Dans les marronniers les oiseaux gazouillaient. Quiqui! Quiqui! Ils etaient gais quoique ayant assiste a l'enterrement parce qu'ils savaient bien que le mort etait maintenant la-haut dans le ciel, qu'il avait des ailes bien plus belles et plus grandes que les leurs et qu'il etait un bienheureux pour avoir toujours vecu dans le bien-et les petits oiseaux s'en rejouissaient. Johannes les vit quitter les arbres a tire-d'aile et s'en aller dans le vaste monde, il eut une grande envie de s'envoler avec eux. Mais auparavant il tailla une grande croix de bois pour la placer sur la tombe et quand vers le soir il l'y apporta, la tombe avait ete sablee et plantee de fleurs par des etrangers qui avaient voulu marquer ainsi leur attachement a son cher pere qui n'etait plus.
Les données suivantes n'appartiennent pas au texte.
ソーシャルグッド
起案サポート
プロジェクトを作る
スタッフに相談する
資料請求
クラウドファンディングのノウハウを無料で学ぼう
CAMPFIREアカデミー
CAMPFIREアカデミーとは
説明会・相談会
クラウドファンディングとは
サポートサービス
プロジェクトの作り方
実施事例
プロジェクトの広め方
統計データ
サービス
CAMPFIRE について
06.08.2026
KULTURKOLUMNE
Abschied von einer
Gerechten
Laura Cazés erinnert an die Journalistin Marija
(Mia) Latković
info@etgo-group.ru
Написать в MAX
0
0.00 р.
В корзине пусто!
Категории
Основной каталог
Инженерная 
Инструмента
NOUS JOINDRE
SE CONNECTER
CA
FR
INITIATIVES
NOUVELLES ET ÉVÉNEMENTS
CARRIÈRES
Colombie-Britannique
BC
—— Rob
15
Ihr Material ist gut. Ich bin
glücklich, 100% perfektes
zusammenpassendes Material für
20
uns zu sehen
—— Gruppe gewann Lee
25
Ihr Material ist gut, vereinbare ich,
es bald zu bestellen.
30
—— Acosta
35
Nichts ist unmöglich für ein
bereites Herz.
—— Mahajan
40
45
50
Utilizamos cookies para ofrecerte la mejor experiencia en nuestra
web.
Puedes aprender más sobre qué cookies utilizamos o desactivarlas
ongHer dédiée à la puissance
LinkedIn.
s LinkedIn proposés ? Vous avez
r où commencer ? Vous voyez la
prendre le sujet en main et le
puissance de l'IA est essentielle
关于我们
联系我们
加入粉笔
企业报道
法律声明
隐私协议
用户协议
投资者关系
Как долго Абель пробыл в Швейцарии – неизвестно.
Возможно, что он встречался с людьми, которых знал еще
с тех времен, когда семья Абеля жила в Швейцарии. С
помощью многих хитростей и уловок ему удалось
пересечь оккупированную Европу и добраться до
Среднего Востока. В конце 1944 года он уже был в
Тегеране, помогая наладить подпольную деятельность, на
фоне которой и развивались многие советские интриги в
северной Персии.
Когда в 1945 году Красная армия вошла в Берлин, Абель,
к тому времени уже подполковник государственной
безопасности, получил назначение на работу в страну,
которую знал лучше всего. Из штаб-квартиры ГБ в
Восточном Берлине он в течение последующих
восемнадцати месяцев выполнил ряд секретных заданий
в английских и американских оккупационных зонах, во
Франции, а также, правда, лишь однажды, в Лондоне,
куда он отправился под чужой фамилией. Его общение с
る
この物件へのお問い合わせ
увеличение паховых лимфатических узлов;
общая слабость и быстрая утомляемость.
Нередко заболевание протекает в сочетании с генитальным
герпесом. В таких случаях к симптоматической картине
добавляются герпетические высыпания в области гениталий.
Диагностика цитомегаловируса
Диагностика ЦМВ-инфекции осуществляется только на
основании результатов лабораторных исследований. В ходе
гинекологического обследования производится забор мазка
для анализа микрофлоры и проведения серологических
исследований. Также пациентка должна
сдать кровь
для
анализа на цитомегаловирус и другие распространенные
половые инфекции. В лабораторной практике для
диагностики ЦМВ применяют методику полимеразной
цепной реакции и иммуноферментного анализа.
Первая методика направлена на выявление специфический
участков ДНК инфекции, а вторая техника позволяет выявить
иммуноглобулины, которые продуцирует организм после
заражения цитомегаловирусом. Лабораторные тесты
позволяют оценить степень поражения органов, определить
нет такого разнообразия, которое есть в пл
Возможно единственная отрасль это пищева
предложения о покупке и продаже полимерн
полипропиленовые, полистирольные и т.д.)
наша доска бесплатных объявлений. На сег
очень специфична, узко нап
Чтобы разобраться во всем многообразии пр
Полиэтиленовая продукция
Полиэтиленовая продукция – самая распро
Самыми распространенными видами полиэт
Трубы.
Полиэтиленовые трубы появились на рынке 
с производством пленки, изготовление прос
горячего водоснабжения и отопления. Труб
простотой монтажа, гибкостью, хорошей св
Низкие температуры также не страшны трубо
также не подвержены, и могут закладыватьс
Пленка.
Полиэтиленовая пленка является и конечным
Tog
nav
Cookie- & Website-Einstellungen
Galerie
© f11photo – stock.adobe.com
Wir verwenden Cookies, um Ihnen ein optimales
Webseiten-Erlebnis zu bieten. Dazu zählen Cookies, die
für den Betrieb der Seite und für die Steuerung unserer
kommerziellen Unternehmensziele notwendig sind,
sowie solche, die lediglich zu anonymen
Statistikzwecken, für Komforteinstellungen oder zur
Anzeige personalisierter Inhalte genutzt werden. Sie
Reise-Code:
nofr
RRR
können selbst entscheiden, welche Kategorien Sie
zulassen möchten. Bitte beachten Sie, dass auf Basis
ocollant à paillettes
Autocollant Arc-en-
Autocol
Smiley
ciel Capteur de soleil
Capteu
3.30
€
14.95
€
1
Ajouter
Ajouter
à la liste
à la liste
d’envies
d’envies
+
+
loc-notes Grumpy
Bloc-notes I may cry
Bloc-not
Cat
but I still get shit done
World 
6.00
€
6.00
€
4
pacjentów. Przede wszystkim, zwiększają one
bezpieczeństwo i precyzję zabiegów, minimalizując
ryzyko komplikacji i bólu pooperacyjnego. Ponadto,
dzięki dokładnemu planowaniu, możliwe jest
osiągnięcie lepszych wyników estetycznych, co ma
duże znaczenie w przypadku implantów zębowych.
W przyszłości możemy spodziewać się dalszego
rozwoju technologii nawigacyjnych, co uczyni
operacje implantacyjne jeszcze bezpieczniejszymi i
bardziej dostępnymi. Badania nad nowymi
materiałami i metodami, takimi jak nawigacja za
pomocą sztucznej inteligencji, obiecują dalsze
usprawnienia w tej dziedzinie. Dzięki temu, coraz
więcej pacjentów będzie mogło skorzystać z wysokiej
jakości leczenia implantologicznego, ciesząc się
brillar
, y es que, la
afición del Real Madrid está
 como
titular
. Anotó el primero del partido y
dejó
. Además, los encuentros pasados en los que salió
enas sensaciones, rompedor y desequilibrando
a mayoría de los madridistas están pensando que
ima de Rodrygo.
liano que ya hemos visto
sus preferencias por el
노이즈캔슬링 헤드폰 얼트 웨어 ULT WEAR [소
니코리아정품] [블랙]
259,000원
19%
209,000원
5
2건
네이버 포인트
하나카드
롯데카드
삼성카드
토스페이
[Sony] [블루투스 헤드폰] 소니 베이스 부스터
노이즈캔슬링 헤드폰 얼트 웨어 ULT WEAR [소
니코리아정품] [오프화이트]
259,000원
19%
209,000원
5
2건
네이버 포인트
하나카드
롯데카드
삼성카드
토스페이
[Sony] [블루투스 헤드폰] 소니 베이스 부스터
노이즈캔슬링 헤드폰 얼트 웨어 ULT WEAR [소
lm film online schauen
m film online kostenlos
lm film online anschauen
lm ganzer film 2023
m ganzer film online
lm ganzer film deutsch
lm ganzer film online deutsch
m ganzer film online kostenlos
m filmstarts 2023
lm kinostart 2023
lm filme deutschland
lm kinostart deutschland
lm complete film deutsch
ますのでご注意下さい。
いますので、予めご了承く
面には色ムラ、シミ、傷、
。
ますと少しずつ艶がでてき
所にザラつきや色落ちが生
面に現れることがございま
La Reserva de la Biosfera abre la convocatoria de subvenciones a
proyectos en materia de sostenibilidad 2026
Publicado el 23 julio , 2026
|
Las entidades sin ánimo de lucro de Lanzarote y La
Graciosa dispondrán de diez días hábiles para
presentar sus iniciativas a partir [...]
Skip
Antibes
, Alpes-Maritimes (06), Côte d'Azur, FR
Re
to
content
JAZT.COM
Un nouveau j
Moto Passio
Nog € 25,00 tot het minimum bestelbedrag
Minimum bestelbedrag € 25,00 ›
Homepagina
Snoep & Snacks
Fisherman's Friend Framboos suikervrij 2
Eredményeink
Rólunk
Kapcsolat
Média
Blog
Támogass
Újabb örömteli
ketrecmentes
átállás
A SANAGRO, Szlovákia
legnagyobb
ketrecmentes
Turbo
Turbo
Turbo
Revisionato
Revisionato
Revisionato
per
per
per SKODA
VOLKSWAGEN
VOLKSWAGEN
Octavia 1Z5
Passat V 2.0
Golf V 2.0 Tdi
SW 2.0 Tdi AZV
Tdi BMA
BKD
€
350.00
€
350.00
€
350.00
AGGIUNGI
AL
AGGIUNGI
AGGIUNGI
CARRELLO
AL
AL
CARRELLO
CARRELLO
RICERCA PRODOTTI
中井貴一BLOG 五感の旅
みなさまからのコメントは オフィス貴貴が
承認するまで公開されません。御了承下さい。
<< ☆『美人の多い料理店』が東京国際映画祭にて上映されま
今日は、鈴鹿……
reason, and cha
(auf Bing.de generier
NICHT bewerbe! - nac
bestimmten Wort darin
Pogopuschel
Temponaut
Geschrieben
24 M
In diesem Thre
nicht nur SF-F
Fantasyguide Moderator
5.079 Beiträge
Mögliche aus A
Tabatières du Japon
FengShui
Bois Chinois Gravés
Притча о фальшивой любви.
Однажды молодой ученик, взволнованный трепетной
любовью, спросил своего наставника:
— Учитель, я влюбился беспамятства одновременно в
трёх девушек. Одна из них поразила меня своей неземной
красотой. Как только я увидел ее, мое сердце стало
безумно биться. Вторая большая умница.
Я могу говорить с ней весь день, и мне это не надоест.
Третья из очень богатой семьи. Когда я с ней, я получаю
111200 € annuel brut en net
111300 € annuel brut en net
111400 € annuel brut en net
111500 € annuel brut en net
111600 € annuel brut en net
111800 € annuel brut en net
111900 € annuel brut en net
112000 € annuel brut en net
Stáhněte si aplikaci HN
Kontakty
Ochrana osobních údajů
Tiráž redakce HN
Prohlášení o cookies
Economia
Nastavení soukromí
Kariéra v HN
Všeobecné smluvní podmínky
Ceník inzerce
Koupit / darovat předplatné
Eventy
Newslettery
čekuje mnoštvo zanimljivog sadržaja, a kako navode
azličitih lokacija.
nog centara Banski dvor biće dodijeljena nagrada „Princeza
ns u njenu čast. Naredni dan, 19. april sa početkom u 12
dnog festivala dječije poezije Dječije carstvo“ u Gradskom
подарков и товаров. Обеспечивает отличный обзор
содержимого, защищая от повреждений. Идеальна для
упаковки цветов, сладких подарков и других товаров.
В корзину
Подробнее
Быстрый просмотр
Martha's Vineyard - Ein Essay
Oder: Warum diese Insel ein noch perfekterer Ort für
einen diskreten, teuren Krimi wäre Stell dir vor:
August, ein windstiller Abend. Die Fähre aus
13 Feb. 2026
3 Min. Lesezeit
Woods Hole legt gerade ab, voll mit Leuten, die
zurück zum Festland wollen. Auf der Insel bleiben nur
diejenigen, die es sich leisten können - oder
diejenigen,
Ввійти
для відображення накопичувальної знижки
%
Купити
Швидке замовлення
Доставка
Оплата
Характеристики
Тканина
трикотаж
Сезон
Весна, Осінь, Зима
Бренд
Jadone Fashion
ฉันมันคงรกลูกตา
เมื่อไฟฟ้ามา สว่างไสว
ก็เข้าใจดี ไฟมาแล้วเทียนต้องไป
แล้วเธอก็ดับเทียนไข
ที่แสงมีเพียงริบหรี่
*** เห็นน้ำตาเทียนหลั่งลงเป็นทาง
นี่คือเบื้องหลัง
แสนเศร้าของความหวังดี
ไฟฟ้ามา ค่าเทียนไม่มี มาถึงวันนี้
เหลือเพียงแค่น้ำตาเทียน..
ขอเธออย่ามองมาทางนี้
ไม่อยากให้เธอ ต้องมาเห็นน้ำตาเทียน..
De bonne heure le lendemain Johannes fit son petit baluchon, cacha dans sa ceinture tout son heritage-une cinquantaine de riksdalers et quelques skillings d'argent-avec cela il voulait parcourir le monde. Mais il se rendit d'abord au cimetiere et devant la tombe de son pere recita son Pater et dit:

– Au revoir, mon pere bien-aime! Je te promets d'etre toujours un homme de devoir, ainsi tu peux prier le Bon Dieu que tout aille bien pour moi.

Dans la campagne ou marchait Johannes, les fleurs dressaient leurs tetes fraiches et gracieuses que la brise caressait. Elles semblaient dire au jeune homme:

– Sois le bienvenu dans la verdure de la campagne. N'est-ce pas joli, ici?

Sur la route, Johannes se retourna pour voir encore une fois la vieille eglise ou, petit enfant, il avait ete baptise, ou chaque dimanche avec son pere il avait chante des psaumes et alors, tout en haut dans les ajours du clocher, il apercut le petit genie de l'eglise coiffe de son bonnet rouge pointu. Il s'abritait les yeux du soleil avec son bras replie. Johannes lui fit un signe d'adieu et le petit genie agita son bonnet rouge, mit la main sur son coeur et lui envoya de ses doigts mille baisers.